En Iyi Vakit, Allah'ın Râzı Olduğu Vakittir!
Bir zaman, gönül ehli güzel haller sâhibi bir kısım cemâatle Mekke'den Irak'a gidiyorduk. Yol güzergâhında konaklayıp bir kuyu başında mola verdik. Çok susamıştık. Lâkin kuyudan su çekecek ipimiz yoktu. Paltolarımızdan şerit hâlinde bağlar kesip birbirine ekledik. Sonra bunu kovaya bağlayıp kuyudan su çekerek o cemâatte bulunanların her birine dağıttım. Kana kana su içip susuzluklarını giderdiler. Sonra kendim için kovayı kuyuya sarkıttım. İp koptu. Kova kuyuya düşüp kayboldu. O sırada Allahü teâlânın kudretiyle kuyunun suyu ağzına kadar yükseliverdi. Sudan içtim. Bu hâli oradakiler de görüp hayretler içerisinde kaldılar. O zaman onlara dönüp; "Ey yol arkadaşlarım! Niye buna şaşıyorsunuz? dedim. Onlar; "Bu hârikulâde bir iş" deyince, ben; "Evet öyle! Lâkin âlemlerin Rabbi olan Allahü teâlânın kudretiyle olan bir iştir" diye cevap verdim...
Kendisine tasavvuftan sorulduğunda "Tasavvufun tamâmı boş şeylerden uzaklaşmak, mârifetin tamâmı ise cehâletini itirâf etmektir" buyurdu.
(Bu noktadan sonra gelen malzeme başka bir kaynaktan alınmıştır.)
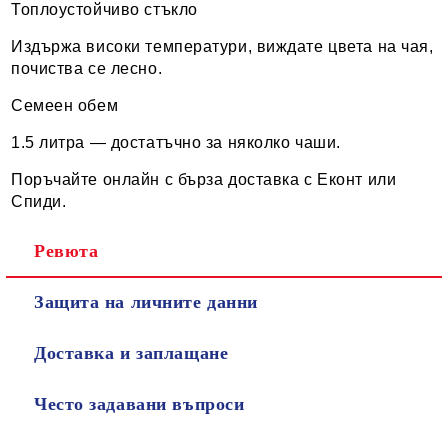
Топлоустойчиво стъкло
Издържа високи температури, виждате цвета на чая,
почиства се лесно.
Семеен обем
1.5 литра — достатъчно за няколко чаши.
Поръчайте онлайн с бърза доставка с Еконт или
Спиди.
Ревюта
Защита на личните данни
Доставка и заплащане
Често задавани въпроси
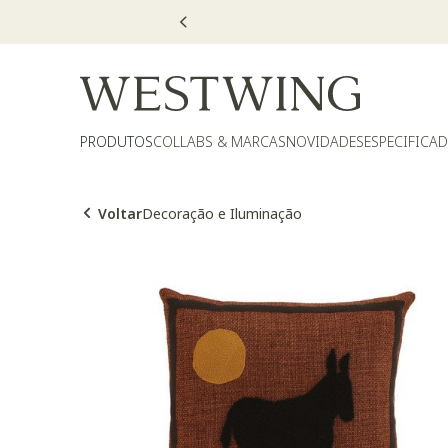
PRODUTOS
COLLABS & MARCAS
NOVIDADES
ESPECIFICA
Voltar
Decoração e Iluminação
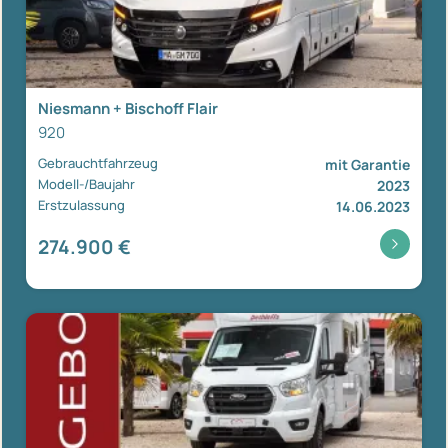
Niesmann + Bischoff Flair
920
Gebrauchtfahrzeug
mit Garantie
Modell-/Baujahr
2023
Erstzulassung
14.06.2023
274.900 €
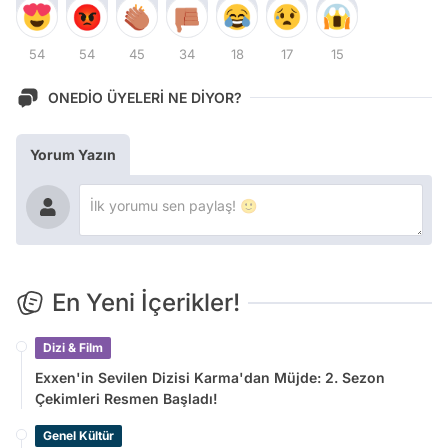
54
54
45
34
18
17
15
ONEDİO ÜYELERİ NE DİYOR?
Yorum Yazın
En Yeni İçerikler!
Dizi & Film
Exxen'in Sevilen Dizisi Karma'dan Müjde: 2. Sezon
Çekimleri Resmen Başladı!
Genel Kültür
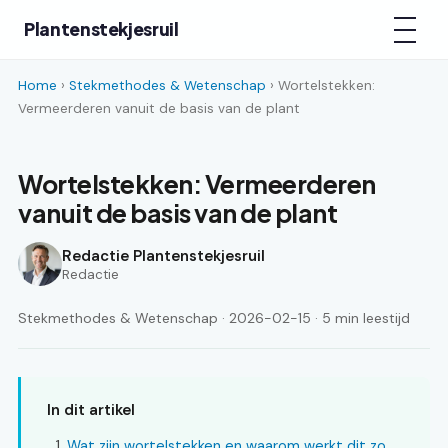
Plantenstekjesruil
Home
›
Stekmethodes & Wetenschap
› Wortelstekken:
Vermeerderen vanuit de basis van de plant
Wortelstekken: Vermeerderen
vanuit de basis van de plant
Redactie Plantenstekjesruil
Redactie
Stekmethodes & Wetenschap · 2026-02-15 · 5 min leestijd
In dit artikel
Wat zijn wortelstekken en waarom werkt dit zo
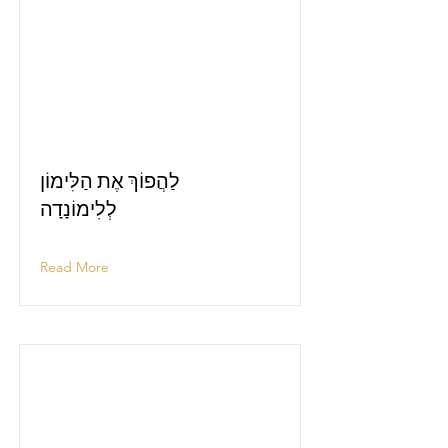
לַהֲפוֹךְ אֶת הַלִּימוֹן
לְלִימוֹנָדָה
Read More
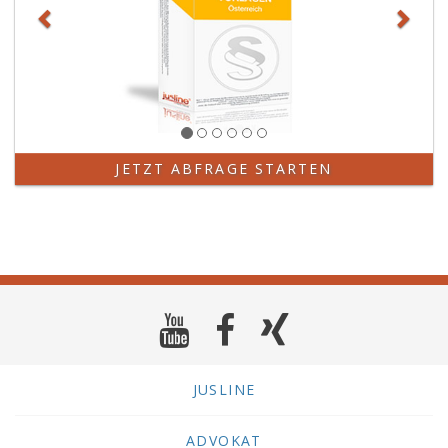
JETZT ABFRAGE STARTEN
JUSLINE
ADVOKAT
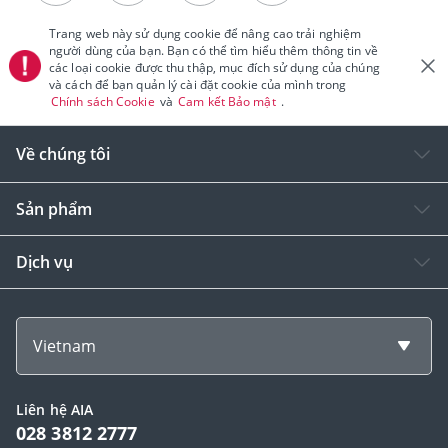
Trang web này sử dụng cookie để nâng cao trải nghiệm
người dùng của bạn. Bạn có thể tìm hiểu thêm thông tin về
các loại cookie được thu thập, mục đích sử dụng của chúng
và cách để bạn quản lý cài đặt cookie của mình trong
Chính sách Cookie
và
Cam kết Bảo mật
.
Về chúng tôi
Sản phẩm
Dịch vụ
Vietnam
Liên hệ AIA
028 3812 2777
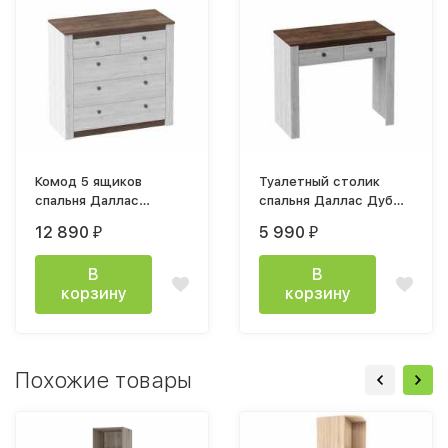
Комод 5 ящиков
Туалетный столик
спальня Даллас
спальня Даллас Дуб
950х900х400мм Дуб
Винтерберг / Таксония
12 890
5 990
₽
₽
Винтерберг / Таксония
В
В
корзину
корзину
Похожие товары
Nefsin ve dünyâ sevgisinin zararlarından sakındırırdı. Bu hususta da; "Nefsin ile meşgûl olman, seni Allahü teâlâya ibâdetten alıkoyar. Dünyâya olan merâkın da, âhiret merâkından uzaklaştırır" buyurdu. Riyâ ve gösteriş yapanları münâsip bir lisanla ikâz ederdi. Bu sebeple; "Hüsranda kalanların en kötü durumda olanı, yaptığı iyi amelleri halka gösteren ve şahdamarından daha yakın olan Allahü teâlânın huzûruna, kötü amellerle çıkandır" buyururdu. "En iyi vakit ne zamandır?" denildi. O; "Bütün vakitler, Allahü teâlânındır. En iyi vakit, Allahü teâlânın râzı olduğu vakittir" buyurdu.
Sevdiklerine nasihat olarak buyurdu ki:
"Allahü teâlâ, nimeti mârifete ihsânı ibâdete, rahmetini tövbeye, tövbeyi de günahların affına sebep kıldı."
"Eğer ârife, devamlı dünyâda kalacaksın denilseydi, üzüntüsünden ölürdü. Cennet ehli için de, sizler Cennet'ten çıkacaksınız denilseydi, onlar da üzüntülerinden ölürlerdi."